YOGYAKARTA, KOMPAS.com — Dua insiden kecelakaan mewarnai hari pertama pelaksanaan Jogja Air Show 2012 di Pantai Parangtritis, Pantai Parang Kusumo, dan Pantai Depok, Bantul, Yogyakarta, Jumat (10/2/2012) ini.
Tidak ada korban jiwa dalam dua insiden tersebut. Insiden pertama terjadi pada pukul 09.00, saat seorang peserta paramotor gagal bermanuver dan tercebur ke laut di Pantai Depok. Kedua, pada sore hari sekitar pukul 16.30, seorang peserta paralayang gagal lepas landas dan terjatuh di tepi jurang Watu Gupit, Parangtritis, hingga mengalami cedera patah kaki.
Ketua Pengprov Layang Gantung DIY, Wisnu Windarto, sekaligus Wakil Komandan SAR DIY, mengatakan, kecelakaan pertama terjadi saat peserta melakukan manuver.
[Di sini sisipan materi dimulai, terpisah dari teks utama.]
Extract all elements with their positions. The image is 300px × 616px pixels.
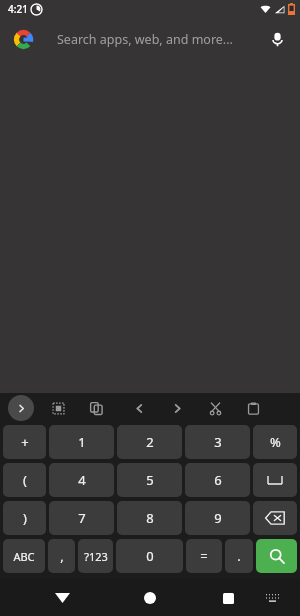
- button[interactable]: Move cursor right: [164, 395, 190, 421]
- button[interactable]: Copy: [83, 395, 109, 421]
- button[interactable]: 6: [185, 463, 250, 497]
- button[interactable]: +: [3, 425, 46, 459]
- staticText: 9: [214, 509, 222, 527]
- button[interactable]: .: [225, 539, 253, 573]
- button[interactable]: Home: [136, 584, 164, 612]
- staticText: 2: [146, 433, 154, 451]
- button[interactable]: (: [3, 463, 46, 497]
- staticText: 7: [78, 509, 86, 527]
- button[interactable]: Backspace: [253, 501, 297, 535]
- staticText: 5: [146, 471, 154, 489]
- staticText: (: [23, 471, 27, 489]
- staticText: =: [200, 547, 208, 565]
- button[interactable]: 2: [117, 425, 182, 459]
- staticText: 4:21: [8, 2, 28, 16]
- button[interactable]: Paste: [240, 395, 266, 421]
- staticText: 1: [78, 433, 86, 451]
- button[interactable]: ,: [48, 539, 75, 573]
- button[interactable]: =: [186, 539, 222, 573]
- button[interactable]: Google: [0, 18, 300, 60]
- button[interactable]: Space: [253, 463, 297, 497]
- button[interactable]: Search: [256, 539, 297, 573]
- button[interactable]: 9: [185, 501, 250, 535]
- staticText: 6: [214, 471, 222, 489]
- button[interactable]: 3: [185, 425, 250, 459]
- staticText: 4: [78, 471, 86, 489]
- button[interactable]: Cut: [202, 395, 228, 421]
- button[interactable]: 8: [117, 501, 182, 535]
- staticText: ?123: [84, 549, 108, 564]
- button[interactable]: Select all: [45, 395, 71, 421]
- button[interactable]: ): [3, 501, 46, 535]
- staticText: .: [237, 547, 241, 565]
- other: Google: [13, 29, 34, 50]
- button[interactable]: Expand toolbar: [8, 395, 34, 421]
- staticText: ,: [60, 547, 64, 565]
- button[interactable]: ABC: [3, 539, 45, 573]
- button[interactable]: 4: [49, 463, 114, 497]
- staticText: +: [21, 433, 29, 451]
- button[interactable]: Move cursor left: [126, 395, 152, 421]
- button[interactable]: Voice search: [260, 22, 294, 56]
- staticText: 8: [146, 509, 154, 527]
- staticText: Search apps, web, and more...: [57, 31, 233, 48]
- staticText: ): [23, 509, 27, 527]
- staticText: 0: [146, 547, 154, 565]
- button[interactable]: ?123: [78, 539, 113, 573]
- staticText: %: [270, 433, 281, 451]
- staticText: ABC: [13, 549, 35, 564]
- button[interactable]: Recent apps: [214, 584, 242, 612]
- button[interactable]: 7: [49, 501, 114, 535]
- button[interactable]: Change keyboard: [260, 586, 284, 610]
- button[interactable]: 5: [117, 463, 182, 497]
- button[interactable]: Back: [48, 584, 76, 612]
- staticText: 3: [214, 433, 222, 451]
- button[interactable]: 0: [116, 539, 183, 573]
- button[interactable]: %: [253, 425, 297, 459]
- button[interactable]: 1: [49, 425, 114, 459]
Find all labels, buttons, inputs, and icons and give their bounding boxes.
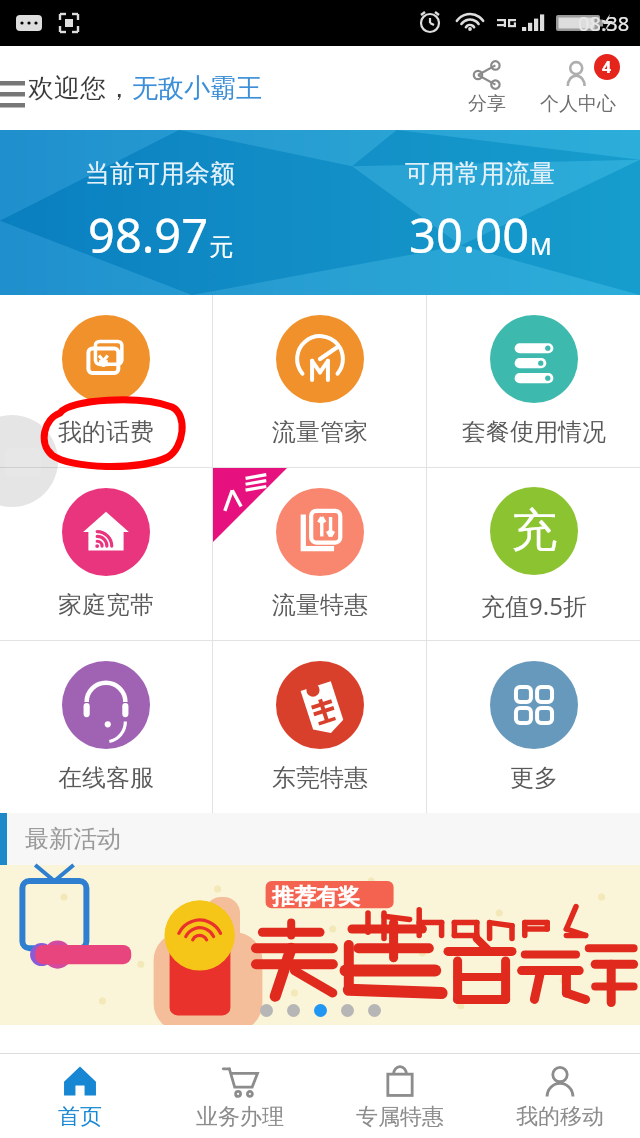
staticText: 30.00	[409, 203, 530, 267]
staticText: 在线客服	[58, 763, 154, 793]
button[interactable]: 我的移动	[480, 1054, 640, 1138]
staticText: 08:38	[578, 10, 630, 37]
staticText: 流量管家	[272, 417, 368, 447]
staticText: 最新活动	[25, 824, 121, 854]
staticText: 可用常用流量	[405, 158, 555, 189]
staticText: 首页	[58, 1103, 102, 1131]
staticText: 充值9.5折	[481, 589, 587, 622]
button[interactable]: 分享	[444, 60, 530, 116]
staticText: 无敌小霸王	[132, 72, 262, 105]
button[interactable]: 家庭宽带	[0, 468, 212, 640]
staticText: 我的移动	[516, 1103, 604, 1131]
button[interactable]: 业务办理	[160, 1054, 320, 1138]
button[interactable]: 推荐有奖	[0, 865, 640, 1025]
button[interactable]: 更多	[427, 641, 640, 813]
staticText: 业务办理	[196, 1103, 284, 1131]
button[interactable]: 专属特惠	[320, 1054, 480, 1138]
button[interactable]: 可用常用流量	[320, 130, 640, 295]
button[interactable]: 充	[427, 468, 640, 640]
staticText: 个人中心	[540, 92, 616, 116]
staticText: 家庭宽带	[58, 590, 154, 620]
button[interactable]: 流量管家	[213, 295, 426, 467]
button[interactable]: Menu	[0, 68, 32, 108]
staticText: 东莞特惠	[272, 763, 368, 793]
staticText: 当前可用余额	[85, 158, 235, 189]
staticText: 推荐有奖	[272, 883, 360, 911]
button[interactable]: 在线客服	[0, 641, 212, 813]
button[interactable]: 我的话费	[0, 295, 212, 467]
button[interactable]: 当前可用余额	[0, 130, 320, 295]
staticText: 分享	[468, 92, 506, 116]
button[interactable]: 东莞特惠	[213, 641, 426, 813]
button[interactable]: 套餐使用情况	[427, 295, 640, 467]
staticText: 4	[602, 56, 612, 78]
staticText: M	[530, 229, 552, 262]
staticText: 98.97	[88, 203, 209, 267]
button[interactable]: 个人中心	[530, 60, 626, 116]
staticText: 专属特惠	[356, 1103, 444, 1131]
staticText: 更多	[510, 763, 558, 793]
staticText: 流量特惠	[272, 590, 368, 620]
staticText: 元	[209, 232, 233, 262]
staticText: 我的话费	[58, 417, 154, 447]
staticText: 充	[511, 502, 557, 560]
button[interactable]: 流量特惠	[213, 468, 426, 640]
button[interactable]: 首页	[0, 1054, 160, 1138]
staticText: 套餐使用情况	[462, 417, 606, 447]
staticText: 欢迎您，	[28, 72, 132, 105]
Karena terlalu kencang, maka paramotor memutar lalu pengemudi jatuh ke laut dari ketinggian sekitar 20 meter.
"Mengetahui kejadian itu, rekan-rekan Federasi Aero Sport Indonesia (FASI) yang berada di pinggir pantai langsung mengevakuasi korban. Evakuasi korban relatif mudah, tetapi evakuasi motor dan parasut sulit karena telanjur terisi air," ujarnya, di Yogyakarta.
Sementara itu, pada sore hari sekitar pukul 16.30, Irwan, peserta festival paralayang asal Jakarta, gagal lepas landas di bukit Watu Gupit, Parangtritis. Korban tersandung batu dan kemudian terlempar ke pinggir jurang hingga mengalami patah tulang kaki kanan.
"Tim SAR DIY langsung mengevakuasi korban dan membawanya ke RSUD Bantul. Namun karena keterbatasan fasilitas, korban langsung dibawa ke Kota Yogyakarta untuk dirujuk ke rumah sakit yang lebih besar," paparnya.